Ne pas croire que [REC]² allait rallonger la ligne de terreur pure qui avait su générer pas mal de cauchemars dans nos esprits, parce que la peur n’était désormais plus au rendez-vous. Ne pas croire non plus que Balaguero et Plaza allait se livrer à un excès de lectures métatextuelles sur le genre qu’ils abordent, un peu à la manière du minable Blair Witch 2, parce que l’univers traumatisant du premier opus fut réduit à un grand terrain de défoulement. Traduction : une fois passée la trouille, il était temps que ça dérouille. Le changement radical du trip horrifique en énorme shoot’em-up gavé de testostérone s’est pourtant avéré un choix judicieux : cela aura permis au found-footage de se démarquer sur une autre voie, moins subtile mais tout aussi spectaculaire. Avec un parti pris très simple : le film débute précisément là où le précédent s’était arrêté, dès l’instant où une horde de flics surarmés et coiffés de caméras vidéos (ce qui donnera lieu à quelques arabesques graphiques assez jouissifs) pénètrent dans la baraque maudite afin de témoigner du désastre et de faire le ménage. Le verbe « shooter » aura donc ici deux significations : filmer et flinguer. Beau programme.

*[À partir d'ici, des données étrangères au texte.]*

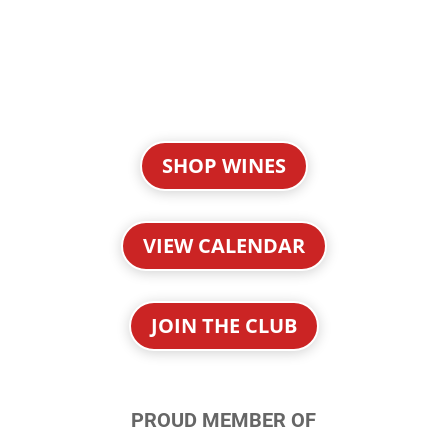
SHOP WINES
VIEW CALENDAR
JOIN THE CLUB
PROUD MEMBER OF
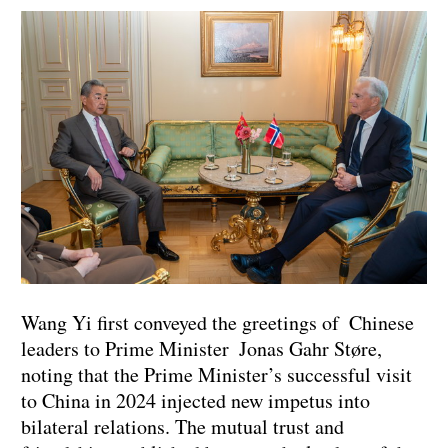
Wang Yi first conveyed the greetings of Chinese
leaders to Prime Minister Jonas Gahr Støre,
noting that the Prime Minister’s successful visit
to China in 2024 injected new impetus into
bilateral relations. The mutual trust and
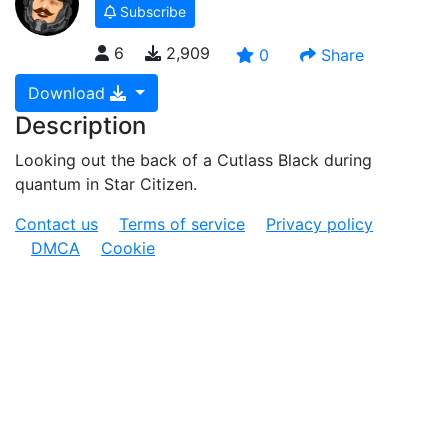
Subscribe
6
2,909
0
Share
Download
Description
Looking out the back of a Cutlass Black during
quantum in Star Citizen.
Contact us
Terms of service
Privacy policy
DMCA
Cookie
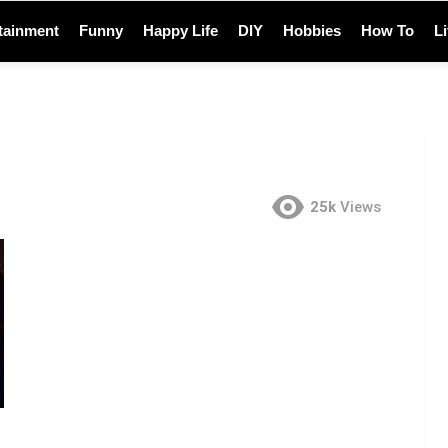
tainment
Funny
Happy Life
DIY
Hobbies
How To
L
25k
Views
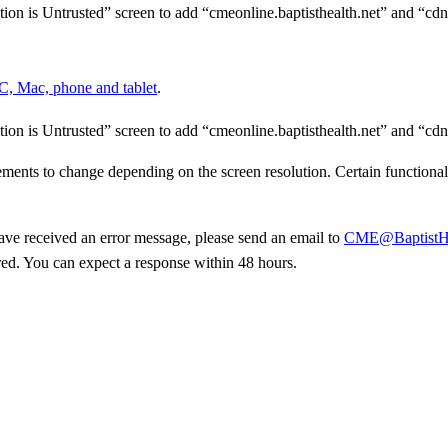
tion is
Untrusted” screen to add “cmeonline.baptisthealth.net” and
“cdn
PC, Mac,
phone and tablet
.
tion is
Untrusted” screen to add “cmeonline.baptisthealth.net” and
“cdn
lements
to change depending on the screen resolution. Certain functiona
have
received an error message, please send an email to
CME@BaptistHe
ed. You can expect a response within
48 hours.
Donate Now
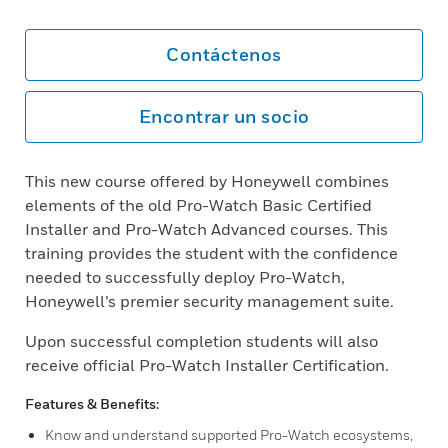
Contáctenos
Encontrar un socio
This new course offered by Honeywell combines
elements of the old Pro-Watch Basic Certified
Installer and Pro-Watch Advanced courses. This
training provides the student with the confidence
needed to successfully deploy Pro-Watch,
Honeywell’s premier security management suite.
Upon successful completion students will also
receive official Pro-Watch Installer Certification.
Features & Benefits:
Know and understand supported Pro-Watch ecosystems,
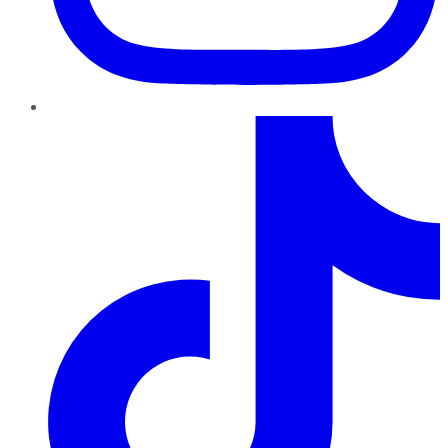
TikTok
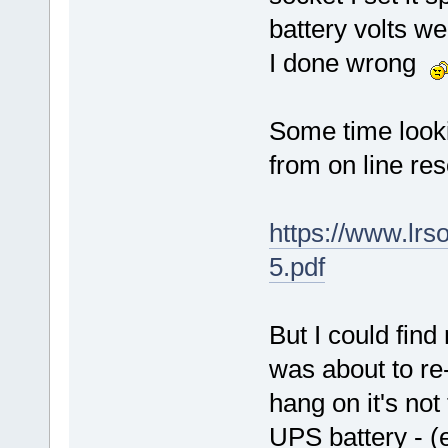
battery volts w
I done wrong
Some time looki
from on line res
https://www.lr
5.pdf
But I could find
was about to re-
hang on it's not
UPS battery - (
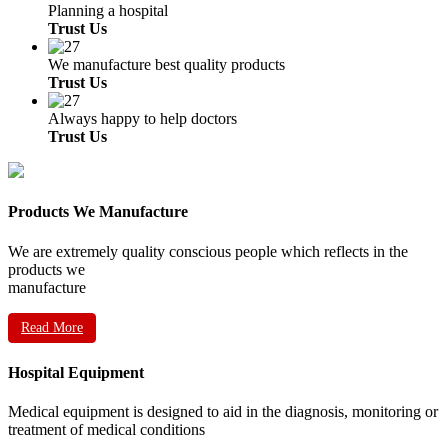
Planning a hospital
Trust Us
We manufacture best quality products
Trust Us
Always happy to help doctors
Trust Us
Products We Manufacture
We are extremely quality conscious people which reflects in the
products we
manufacture
Read More
Hospital Equipment
Medical equipment is designed to aid in the diagnosis, monitoring or
treatment of medical conditions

C’est donc sous l’ombre du trip bourrin et guerrier à la sauce Aliens que [REC]² s’invite en véritable prolongement dans la continuité, de la même façon que le premier film avait su utiliser les nouvelles technologies pour redynamiser les schémas émotionnels et sensitifs du genre horrifique. Au niveau visuel, le film réussit totalement à se démarquer de son prédécesseur dès le premier quart d’heure : une poignée de militaires armés de shotguns de toutes les tailles, deux ou trois mots avec la police locale pour connaître la position actuelle (pendant un instant, l’immersion parait presque plus forte qu’avant), puis le début des festivités avec l’entrée dans cet immeuble toujours mis en quarantaine. L’usage de la vue subjective à partir d’une caméra collée sur la tête d’un personnage permet déjà de booster les codes du jeu vidéo déjà appliqués dans le premier film (ne serait-ce qu’avec la présence des flingues devant l’écran, on se croirait devant Doom), mais elle libère aussi pas mal de contraintes liées aux réactions de la personne qui filme : en effet, plus de caméra posée par terre, plus de pause ou de temps mort, seule compte la décharge d’action procurée sur le moment. Un avantage qui, paradoxalement, est aussi la principale faiblesse du film : si le procédé permet à Balaguero et Plaza de libérer la pression sur la suspension d’incrédulité du public, elle ne rend pas l’action si crédible que cela, la faute à quelques abus de shaky-cam et à une caméra désormais témoin passif des événements sans en être réellement un acteur investi.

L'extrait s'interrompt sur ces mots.